A government spokesperson pushed back against that criticism on Saturday. "Requirements include not having a criminal record or not belonging to a society dissolved due to their court-proven involvement in acts of violence in contravention of legitimate political activity," he said.
Bahrain, which hosts the US Fifth Fleet, has normalized ties with the Israeli occupation in a deal brokered by the US.
'Exposing the falsity of the electoral process'
In this context, the Deputy Secretary-General of the Bahraini political party Al-Wefaq, Sheikh Hussain Al-Daihi, announced that his party is boycotting the general elections in Bahrain.
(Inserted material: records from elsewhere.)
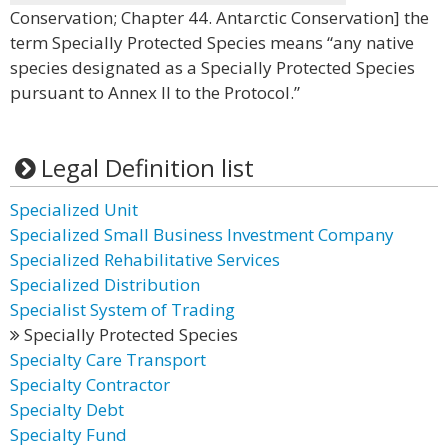
Conservation; Chapter 44. Antarctic Conservation] the
term Specially Protected Species means “any native
species designated as a Specially Protected Species
pursuant to Annex II to the Protocol.”
Legal Definition list
Specialized Unit
Specialized Small Business Investment Company
Specialized Rehabilitative Services
Specialized Distribution
Specialist System of Trading
Specially Protected Species
Specialty Care Transport
Specialty Contractor
Specialty Debt
Specialty Fund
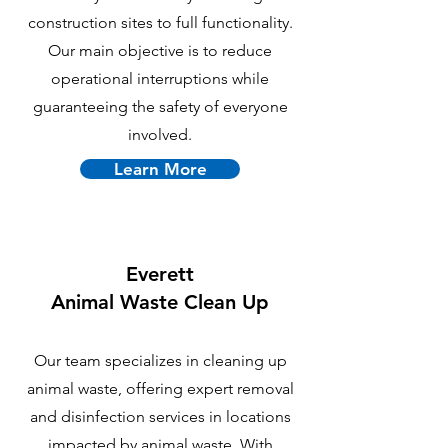
construction sites to full functionality.
Our main objective is to reduce
operational interruptions while
guaranteeing the safety of everyone
involved.
Learn More
Everett
Animal Waste Clean Up
Our team specializes in cleaning up
animal waste, offering expert removal
and disinfection services in locations
impacted by animal waste. With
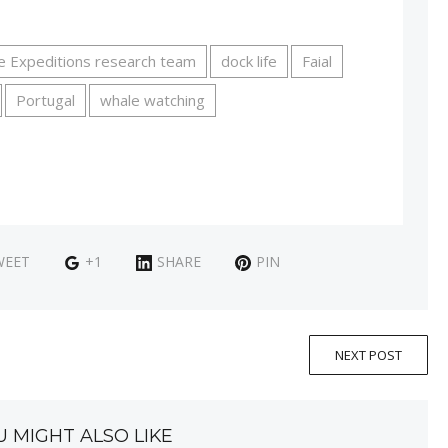
e Expeditions research team
dock life
Faial
Portugal
whale watching
WEET
+1
SHARE
PIN
NEXT POST
U MIGHT ALSO LIKE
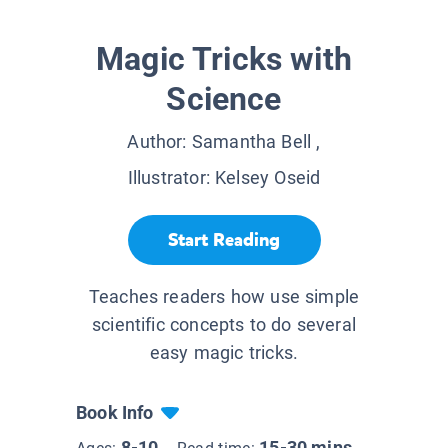
Magic Tricks with
Science
Author:
Samantha Bell
,
Illustrator:
Kelsey Oseid
Start Reading
Teaches readers how use simple
scientific concepts to do several
easy magic tricks.
Book Info
8-10
15-30 mins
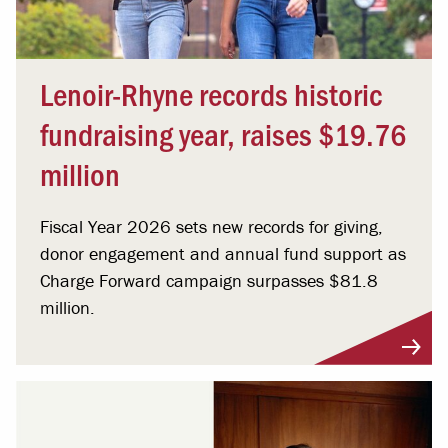
Lenoir-Rhyne records historic
fundraising year, raises $19.76
million
Fiscal Year 2026 sets new records for giving,
donor engagement and annual fund support as
Charge Forward campaign surpasses $81.8
million.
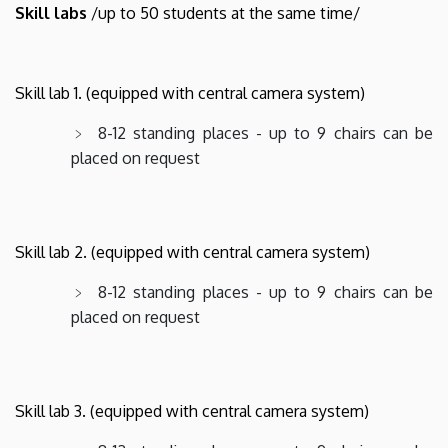
Skill labs
/up to 50 students at the same time/
Skill lab 1. (equipped with central camera system)
8-12 standing places - up to 9 chairs can be
placed on request
Skill lab 2. (equipped with central camera system)
8-12 standing places - up to 9 chairs can be
placed on request
Skill lab 3. (equipped with central camera system)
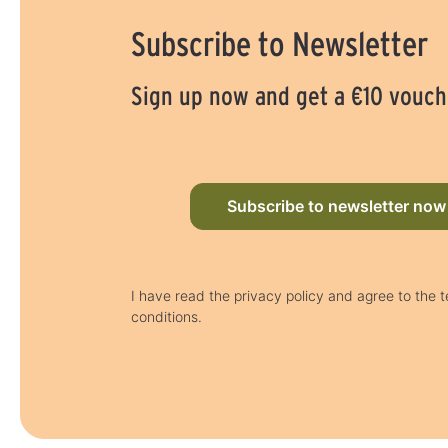
Subscribe to Newsletter
Sign up now and get a €10 vouch
Subscribe to newsletter now
I have read the privacy policy and agree to the 
conditions.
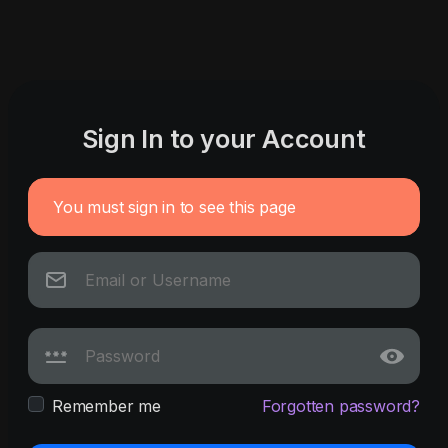
Sign In to your Account
You must sign in to see this page
Remember me
Forgotten password?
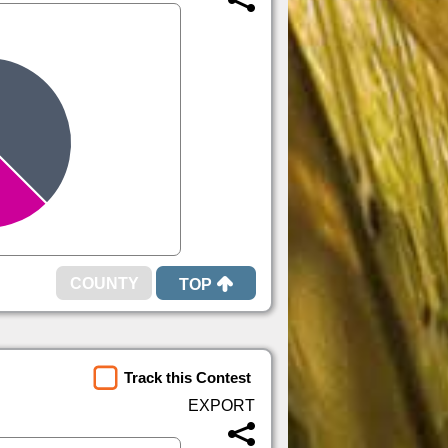
TOP
Track this Contest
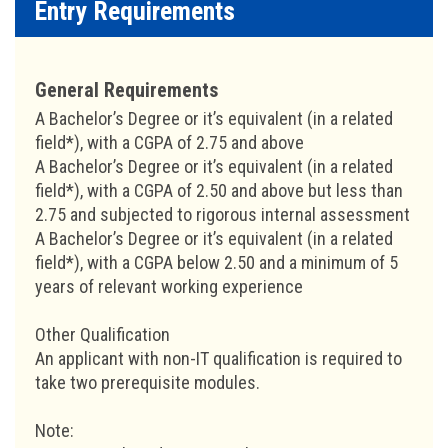
Entry Requirements
General Requirements
A Bachelor’s Degree or it’s equivalent (in a related
field*), with a CGPA of 2.75 and above
A Bachelor’s Degree or it’s equivalent (in a related
field*), with a CGPA of 2.50 and above but less than
2.75 and subjected to rigorous internal assessment
A Bachelor’s Degree or it’s equivalent (in a related
field*), with a CGPA below 2.50 and a minimum of 5
years of relevant working experience
Other Qualification
An applicant with non-IT qualification is required to
take two prerequisite modules.
Note:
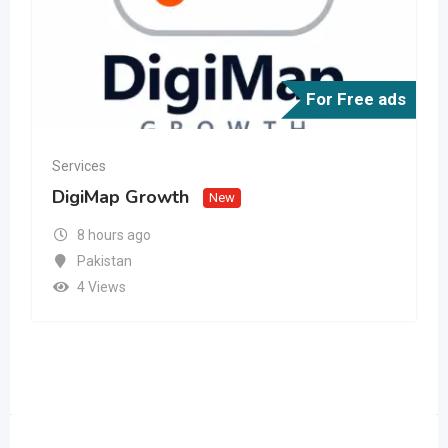
For Free ads
Services
DigiMap Growth
New
8 hours ago
Pakistan
4 Views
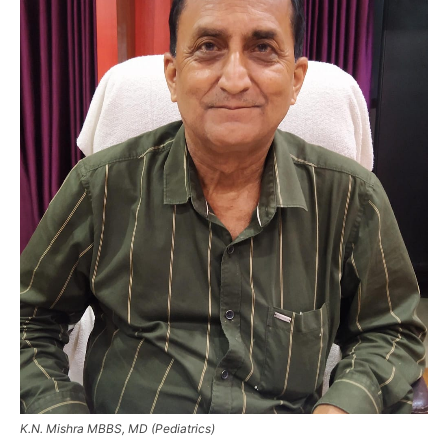
K.N. Mishra MBBS, MD (Pediatrics)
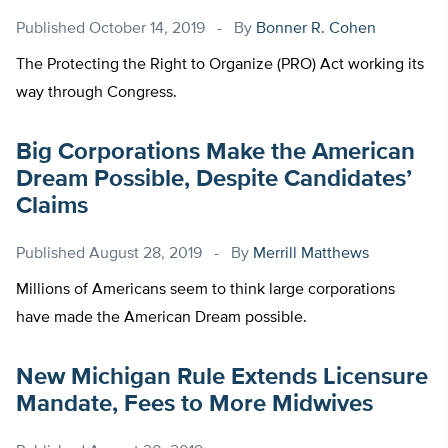
Published
October 14, 2019
By
Bonner R. Cohen
The Protecting the Right to Organize (PRO) Act working its
way through Congress.
Big Corporations Make the American
Dream Possible, Despite Candidates’
Claims
Published
August 28, 2019
By
Merrill Matthews
Millions of Americans seem to think large corporations
have made the American Dream possible.
New Michigan Rule Extends Licensure
Mandate, Fees to More Midwives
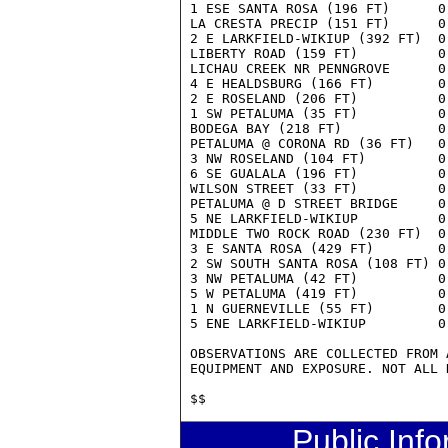
Public Inf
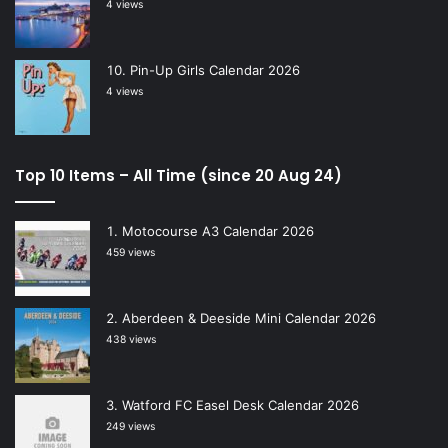
4 views
Pin-Up Girls Calendar 2026
4 views
Top 10 Items – All Time (since 20 Aug 24)
Motocourse A3 Calendar 2026
459 views
Aberdeen & Deeside Mini Calendar 2026
438 views
Watford FC Easel Desk Calendar 2026
249 views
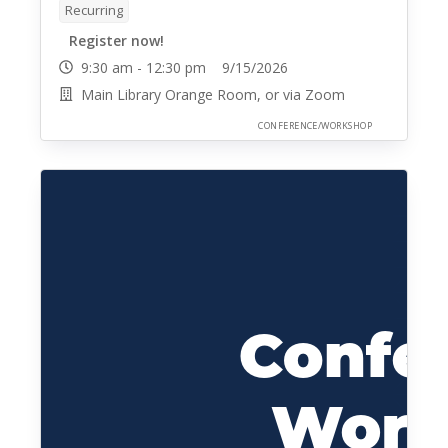
Recurring
Register now!
9:30 am - 12:30 pm 9/15/2026
Main Library Orange Room, or via Zoom
CONFERENCE/WORKSHOP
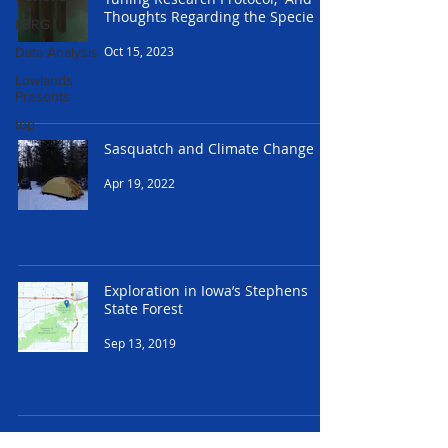
Thoughts Regarding the Specie
LBRG
Oct 15, 2023
Data Analysis
Lowlands
Presents
top
Sasquatch and Climate Change
Apr 19, 2022
Exploration in Iowa’s Stephens
State Forest
Sep 13, 2019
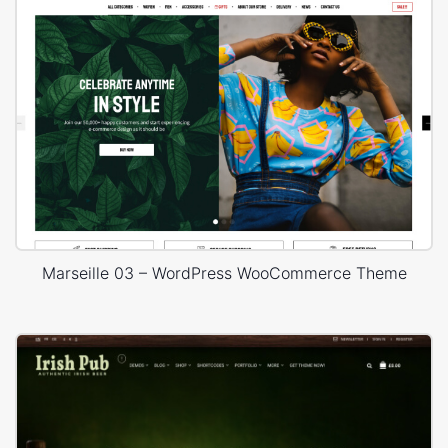
Marseille 03 – WordPress WooCommerce Theme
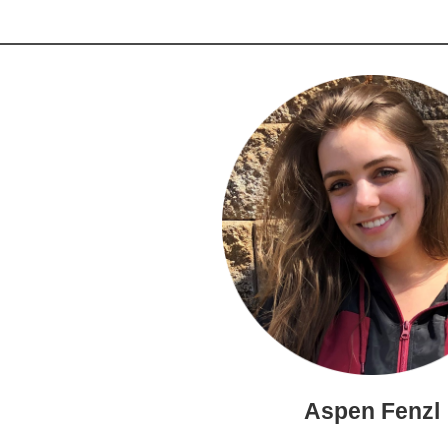
Aspen Fenzl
The reasons justifying the boycott are diverse but mainly concern the failure to implement a crucial reform, ongoing political repression in the country, and authorizing the zionist entity to meddle with the country's domestic affairs.
Earlier, on September 14, Al-Daihi said that "the participation rate in the sham parliamentary elections did not exceed 35%," thanking the Bahraini people for "exposing the falsity of the electoral process despite the threats and intimidation."
"Bahrainis are living under the weight of a stifling political crisis and grave human rights violations, and they are committed to the need for a genuine political process that will lift Bahrain out of tyranny and dictatorship and take it to a democratic system and social justice," Al-Daihi added in a speech on Saturday.